Dia juga menambahkan AJB Bumiputera dalam RPK menargetkan penjualan produk baru, yang mana target premi produk baru maupun kumpulan sebesar Rp 13,6 triliun.

"Namun, realisasinya baru Rp 460 miliar," ujarnya.

Ogi menyebut OJK telah memberikan relaksasi dengan menyetujui permohonan pencairan kelebihan dana jaminan senilai Rp 262,32 miliar pada 11 September 2023 untuk pembayaran klaim tertunda dalam bentuk surat berharga. Berdasarkan jumlah tersebut, rencananya sebesar Rp 181,3 miliar akan dibayarkan kepada lebih dari 42.712 pemegang polis asuransi perorangan. 

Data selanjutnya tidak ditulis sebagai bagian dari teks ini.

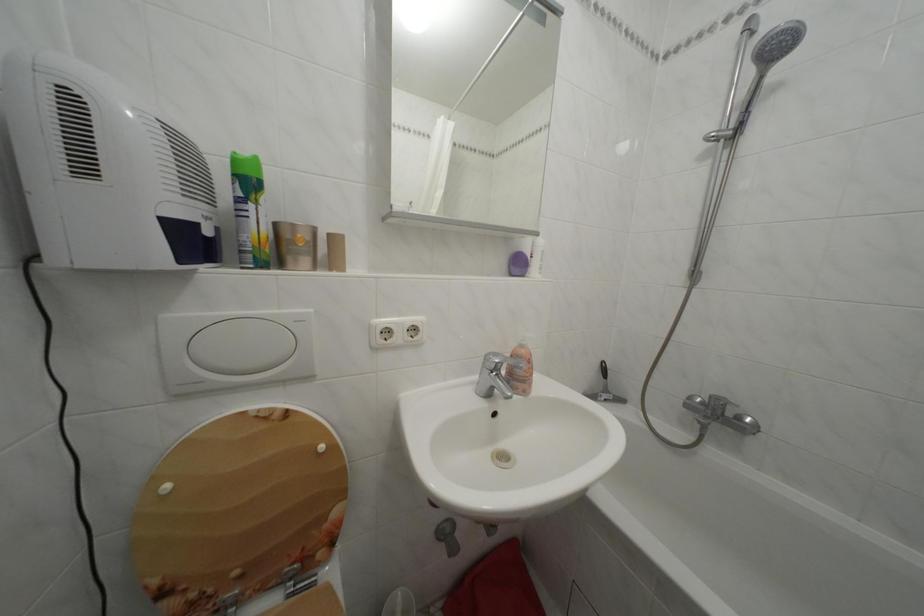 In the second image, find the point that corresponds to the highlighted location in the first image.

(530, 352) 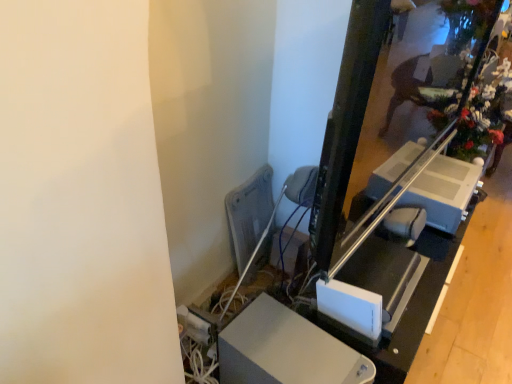 Question: Is white plastic table at center thinner than white plastic lift at right?

Choices:
 (A) yes
 (B) no

Answer: (B)

Question: Considering the relative sizes of white plastic table at center and white plastic lift at right in the image provided, is white plastic table at center wider than white plastic lift at right?

Choices:
 (A) yes
 (B) no

Answer: (A)

Question: From the image's perspective, is white plastic table at center above white plastic lift at right?

Choices:
 (A) no
 (B) yes

Answer: (A)

Question: Is white plastic table at center not inside white plastic lift at right?

Choices:
 (A) yes
 (B) no

Answer: (A)

Question: Would you consider white plastic table at center to be distant from white plastic lift at right?

Choices:
 (A) yes
 (B) no

Answer: (B)

Question: Is white plastic table at center bigger than white plastic lift at right?

Choices:
 (A) yes
 (B) no

Answer: (A)

Question: Is gray metallic radiator at center to the right of white plastic table at center from the viewer's perspective?

Choices:
 (A) yes
 (B) no

Answer: (B)

Question: From the image's perspective, is gray metallic radiator at center beneath white plastic table at center?

Choices:
 (A) no
 (B) yes

Answer: (A)

Question: Is gray metallic radiator at center positioned far away from white plastic table at center?

Choices:
 (A) yes
 (B) no

Answer: (B)

Question: Considering the relative sizes of gray metallic radiator at center and white plastic table at center in the image provided, is gray metallic radiator at center bigger than white plastic table at center?

Choices:
 (A) yes
 (B) no

Answer: (B)

Question: Does gray metallic radiator at center have a lesser height compared to white plastic table at center?

Choices:
 (A) yes
 (B) no

Answer: (B)

Question: Is white plastic table at center a part of gray metallic radiator at center?

Choices:
 (A) yes
 (B) no

Answer: (B)

Question: Are white plastic speaker at center and white plastic table at center located far from each other?

Choices:
 (A) no
 (B) yes

Answer: (A) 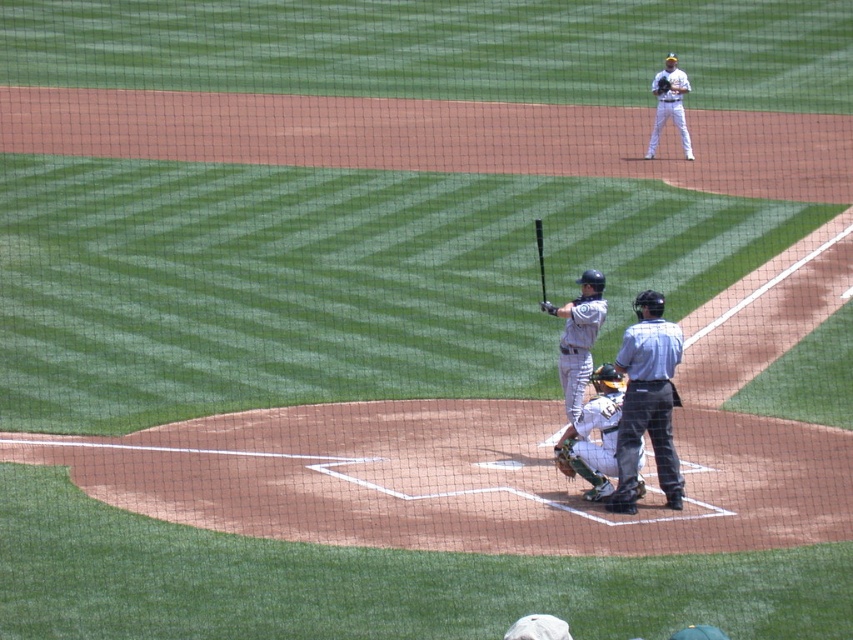 Does gray uniform at center have a lesser width compared to matte black bat at center?

No, gray uniform at center is not thinner than matte black bat at center.

Who is more forward, (x=646, y=310) or (x=538, y=225)?

Positioned in front is point (x=646, y=310).

Find the location of `gray uniform at center`. gray uniform at center is located at coordinates (647, 403).

Does gray uniform at center have a greater height compared to gray uniform bat at center?

Yes.

Which is more to the left, gray uniform at center or gray uniform bat at center?

From the viewer's perspective, gray uniform bat at center appears more on the left side.

Who is more forward, (x=653, y=339) or (x=578, y=333)?

Point (x=653, y=339) is in front.

I want to click on gray uniform at center, so click(x=647, y=403).

What are the coordinates of `brown leather glove at home plate` in the screenshot? It's located at (563, 458).

What do you see at coordinates (563, 458) in the screenshot? I see `brown leather glove at home plate` at bounding box center [563, 458].

At what (x,y) coordinates should I click in order to perform the action: click on brown leather glove at home plate. Please return your answer as a coordinate pair (x, y). The image size is (853, 640). Looking at the image, I should click on (563, 458). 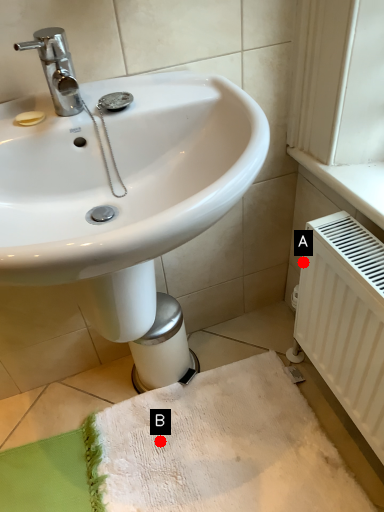 Question: Two points are circled on the image, labeled by A and B beside each circle. Which point is closer to the camera taking this photo?

Choices:
 (A) A is closer
 (B) B is closer

Answer: (A) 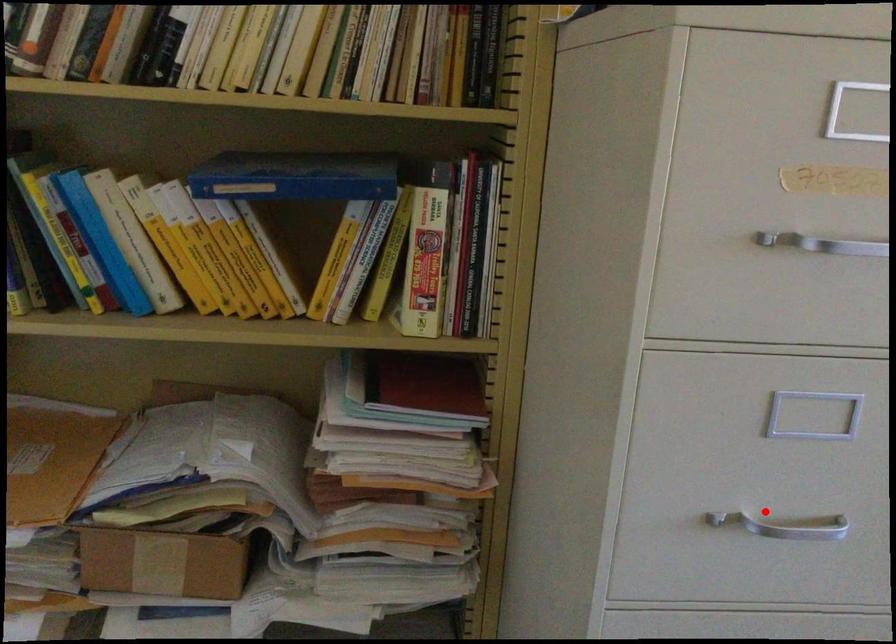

Ghulam menyampaikan berkenaan dengan pemegang polis, sesuai pada pemberitaan bahwa organ perusahaan baru memprioritaskan terhadap klaim senilai 5 juta, belum dapat diketahui persis seperti apa skema yang digunakan oleh mereka. Sebab, kata dia, karyawan memang tidak mengetahui skema yang digunakan oleh organ perusahaan untuk mengatasi seluruh permasalahan AJB Bumiputera 1912 yang tercermin dalam RPK karena tidak adanya transparansi sesuai tuntutan tata kelola perusahaan yang baik. 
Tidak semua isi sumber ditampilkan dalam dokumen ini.